He’s not wrong.
Getting 80% of the benefit of LLMs is trivial. You can ask it for some functions or to write a suite of unit tests and you’re done.
The last 20%, while possible to attain, is ultimately not worth it for the amount of time you spend in context hells. You can just do it yourself faster.
> The last 20%, while possible to attain, is ultimately not worth it for the amount of time you spend in context hells. You can just do it yourself faster.
I'm arguing that there's a skill that has to be learned in order to break through this. As you start in a new code base, you should be quick to jump in when you hit that 20%. But, as you spend more time in it, you learn how to avoid the same "context hell" issues and move that number down to 15%, 10%, 5% of the time.
You're still going to need to jump in, but when you can learn to get the LLM to write 95% of the code for you, that's incredibly powerful.
It’s not incredibly powerful, it’s incrementally powerful. Getting the first 80% via LLM is already the incredible power. A sufficiently skilled developer should be able to handle the rest with ease. It is not worth doing anything unnatural in an effort to chase down the last 20%, you are just wasting time and atrophying skills. If you can get full 95% in some one shot prompts, great. But don’t go chasing waterfallls.
No, it actually has an exponential growth type of effect on productivity to be able to push it to the boundary more.
I’m making this a bit contrived, but I’m simplifying it to demonstrate the underlying point.
When an LLM is 80% effect, I’m limits to doing 5 things in parallel since I still need to jump in 20% of the time.
When an LLM is 90% effect, I can do 10 things at once. When it’s 95%, 20 things. 99%, 100 things.
Now, obviously I can’t actually juggle 10 or 20 things at once. However, the point is there are actually massive productivity gains to be had when you can reduce your involvement in a task from 20% to, even 10%. You’re effectively 2x as productive.
I’d bet you don’t even have 2 or 3 things to do at once, much less 100. So it’s pointless to chase those types of coverages.
Do you understand what parallel means? Most LLM responds in seconds, there is no parallel work for you to do there.
Or do you mean you are using long running agents to do tasks and then review those?
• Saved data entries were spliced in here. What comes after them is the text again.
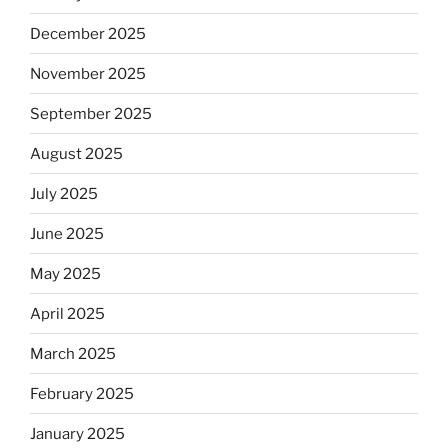
December 2025
November 2025
September 2025
August 2025
July 2025
June 2025
May 2025
April 2025
March 2025
February 2025
January 2025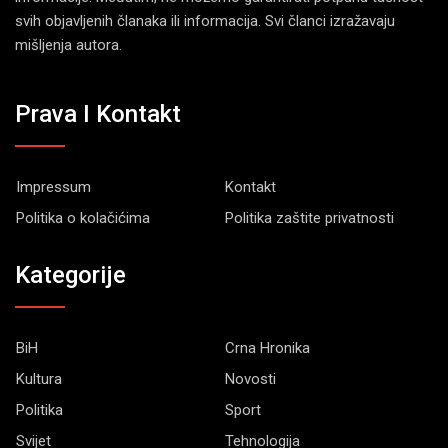
svih objavljenih članaka ili informacija. Svi članci izražavaju
mišljenja autora.
Prava I Kontakt
Impressum
Kontakt
Politika o kolačićima
Politika zaštite privatnosti
Kategorije
BiH
Crna Hronika
Kultura
Novosti
Politika
Sport
Svijet
Tehnologija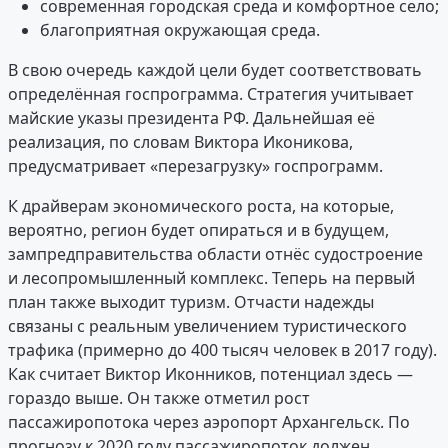
современная городская среда и комфортное село;
благоприятная окружающая среда.
В свою очередь каждой цели будет соответствовать
определённая госпрограмма. Стратегия учитывает
майские указы президента РФ. Дальнейшая её
реализация, по словам Виктора Иконикова,
предусматривает «перезагрузку» госпрограмм.
К драйверам экономического роста, на которые,
вероятно, регион будет опираться и в будущем,
зампредправительства области отнёс судостроение
и лесопромышленный комплекс. Теперь на первый
план также выходит туризм. Отчасти надежды
связаны с реальным увеличением туристического
трафика (примерно до 400 тысяч человек в 2017 году).
Как считает Виктор Иконников, потенциал здесь —
гораздо выше. Он также отметил рост
пассажиропотока через аэропорт Архангельск. По
прогнозу к 2020 году пассажиропоток должен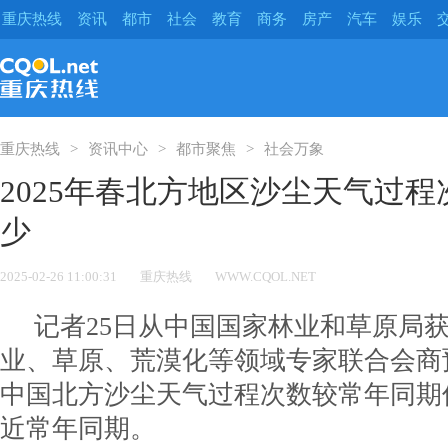
重庆热线
资讯
都市
社会
教育
商务
房产
汽车
娱乐
重庆热线
资讯中心
都市聚焦
社会万象
2025年春北方地区沙尘天气过
少
2025-02-26 11:00:31
重庆热线
WWW.CQOL.NET
记者25日从中国国家林业和草原局
业、草原、荒漠化等领域专家联合会商预
中国北方沙尘天气过程次数较常年同期
近常年同期。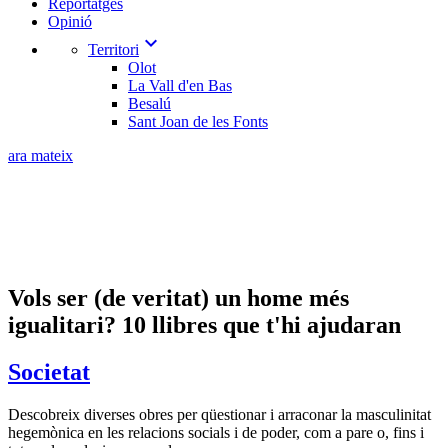
Reportatges
Opinió
expand_more
Territori
Olot
La Vall d'en Bas
Besalú
Sant Joan de les Fonts
ara mateix
Vols ser (de veritat) un home més
igualitari? 10 llibres que t'hi ajudaran
Societat
Descobreix diverses obres per qüestionar i arraconar la masculinitat
hegemònica en les relacions socials i de poder, com a pare o, fins i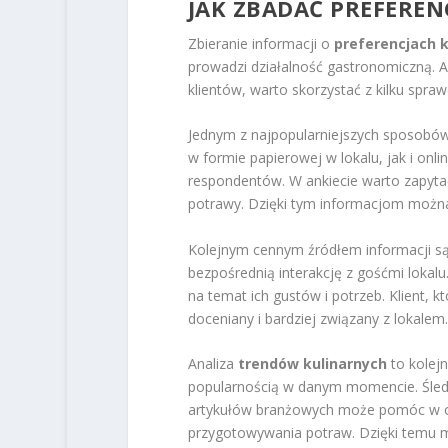
JAK ZBADAĆ PREFEREN
Zbieranie informacji o
preferencjach k
prowadzi działalność gastronomiczną. 
klientów, warto skorzystać z kilku sp
Jednym z najpopularniejszych sposobó
w formie papierowej w lokalu, jak i onlin
respondentów. W ankiecie warto zapytać
potrawy. Dzięki tym informacjom można 
Kolejnym cennym źródłem informacji s
bezpośrednią interakcję z gośćmi loka
na temat ich gustów i potrzeb. Klient, 
doceniany i bardziej związany z lokalem.
Analiza
trendów kulinarnych
to kolejn
popularnością w danym momencie. Śled
artykułów branżowych może pomóc w o
przygotowywania potraw. Dzięki temu 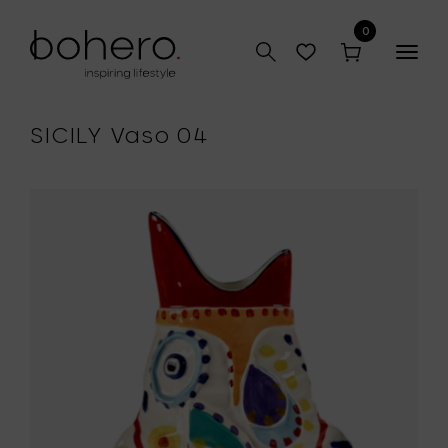
0
Togg
navig
SICILY Vaso 04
I haven't seen such a workflow be productive so far.
I run through a really extensive planning step that generates technical architecture and iterative tasks. I then send an LLM along to implement each step, debugging, iterative, and verifying it's work. It's not uncommon for it to take a non-trivial amount of time to complete a step (5+ minutes).
Right now, I still need to intervene enough that I'm not actually doing a second coding project in parallel. I tend to focus on communication, documentation, and other artifacts that support the code I'm writing.
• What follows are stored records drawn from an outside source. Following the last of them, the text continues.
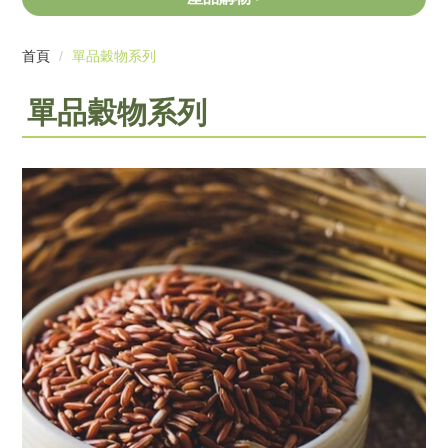
首頁
單品穀物系列
單品穀物系列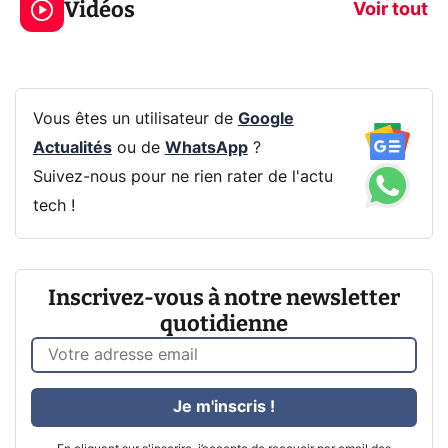
Vidéos
prochaine Xbox !
navigation pri
Voir tout
Vous êtes un utilisateur de
Google
Actualités
ou de
WhatsApp
?
Suivez-nous pour ne rien rater de l'actu
tech !
Inscrivez-vous à notre newsletter
quotidienne
Je m'inscris !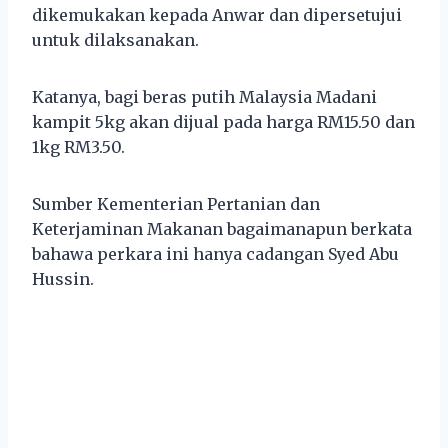
dikemukakan kepada Anwar dan dipersetujui
untuk dilaksanakan.
Katanya, bagi beras putih Malaysia Madani
kampit 5kg akan dijual pada harga RM15.50 dan
1kg RM3.50.
Sumber Kementerian Pertanian dan
Keterjaminan Makanan bagaimanapun berkata
bahawa perkara ini hanya cadangan Syed Abu
Hussin.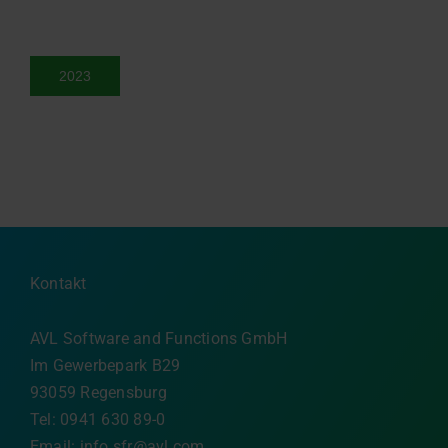
2023
Kontakt
AVL Software and Functions GmbH
Im Gewerbepark B29
93059 Regensburg
Tel: 0941 630 89-0
Email:
info.sfr@avl.com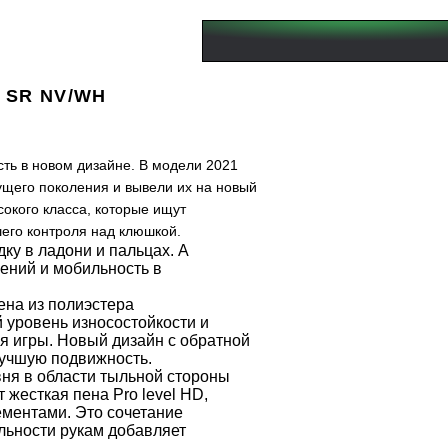
S SR NV/WH
сть в новом дизайне. В модели 2021
щего поколения и вывели их на новый
окого класса, которые ищут
его контроля над клюшкой.
ку в ладони и пальцах. А
ений и мобильность в
на из полиэстера
 уровень износостойкости и
я игры. Новый дизайн с обратной
лучшую подвижность.
ня в области тыльной стороны
жесткая пена Pro level HD,
ементами. Это сочетание
льности рукам добавляет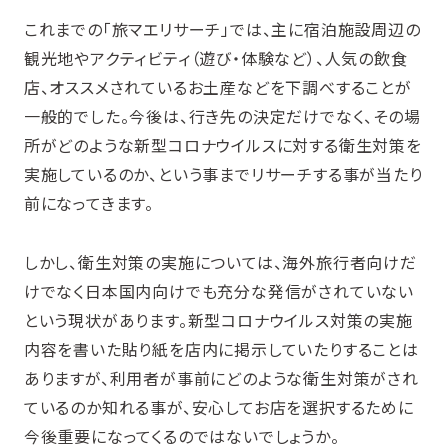
これまでの「旅マエリサーチ」では、主に宿泊施設周辺の
観光地やアクティビティ（遊び・体験など）、人気の飲食
店、オススメされているお土産などを下調べすることが
一般的でした。今後は、行き先の決定だけでなく、その場
所がどのような新型コロナウイルスに対する衛生対策を
実施しているのか、という事までリサーチする事が当たり
前になってきます。
しかし、衛生対策の実施については、海外旅行者向けだ
けでなく日本国内向けでも充分な発信がされていない
という現状があります。新型コロナウイルス対策の実施
内容を書いた貼り紙を店内に掲示していたりすることは
ありますが、利用者が事前にどのような衛生対策がされ
ているのか知れる事が、安心してお店を選択するために
今後重要になってくるのではないでしょうか。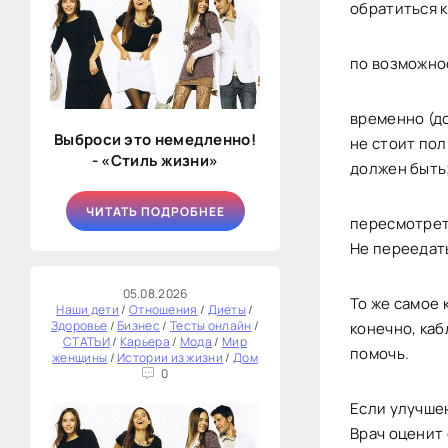
обратиться к
по возможно
временно (до
Выброси это немедленно!
не стоит по
- «Стиль жизни»
должен быть
ЧИТАТЬ ПОДРОБНЕЕ
пересмотрет
Не переедать
05.08.2026
То же самое 
Наши дети
/
Отношения
/
Диеты
/
Здоровье
/
Бизнес
/
Тесты онлайн
/
конечно, ка
СТАТЬИ
/
Карьера
/
Мода
/
Мир
помочь.
женщины
/
Истории из жизни
/
Дом
0
Если улучшен
Врач оценит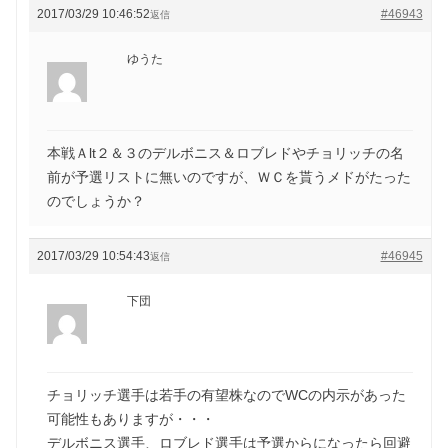
2017/03/29 10:46:52
#46943
返信
ゆうた
本戦Ａlt２＆３のデルボニス＆ロブレドやチョリッチの名
前が予選リストに無いのですが、ＷＣを貰うメドがたった
のでしょうか？
2017/03/29 10:54:43
#46945
返信
下団
チョリッチ選手は若手の有望株なのでWCの内示があった
可能性もありますが・・・
デルボニス選手、ロブレド選手は予選からになったら回避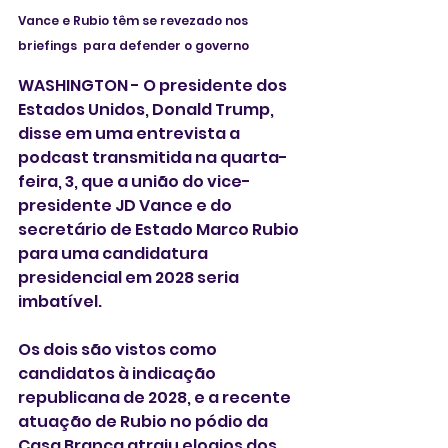
Vance e Rubio têm se revezado nos 
briefings  para defender o governo
WASHINGTON - O presidente dos 
Estados Unidos, ‌Donald Trump, 
disse em uma entrevista a 
podcast transmitida na quarta-
feira, 3, que a união do vice-
presidente JD Vance e do 
secretário de Estado Marco Rubio 
para uma candidatura 
⁠presidencial em 2028 seria 
imbatível.
Os dois são ‌vistos como 
candidatos à indicação 
republicana de 2028, e a recente 
atuação de ‌Rubio no pódio da 
‌Casa Branca atraiu elogios dos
However, I am very close to hitting that point and occasionally do on easier tasks. There's a _very_ real tipping point in productivity when you have confidence that an LLM can accomplish a certain task without your intervention. You can start to do things legitimately in parallel when you're only really reviewing outputs and doing minor tweaks.
> 'm arguing that there's a skill that has to be learned in order to break through this. As you start in a new code base, you should be quick to jump in when you hit that 20%. But, as you spend more time in it, you learn how to avoid the same "context hell" issues and move that number down to 15%, 10%, 5% of the time.
The problem is that you're learning a skill that will need refinement each time you switch to a new model. You will redo some of this learning on each new model you use.
This actually might not be a problem anyway, as all the models seem to be converging asymptotically towards "programming".
The better they do on the programming benchmarks, the further away from AGI they get.
exactly. people delude themselves thinking this is productivity. Tweaking prompts is to get it "right" is very wasteful.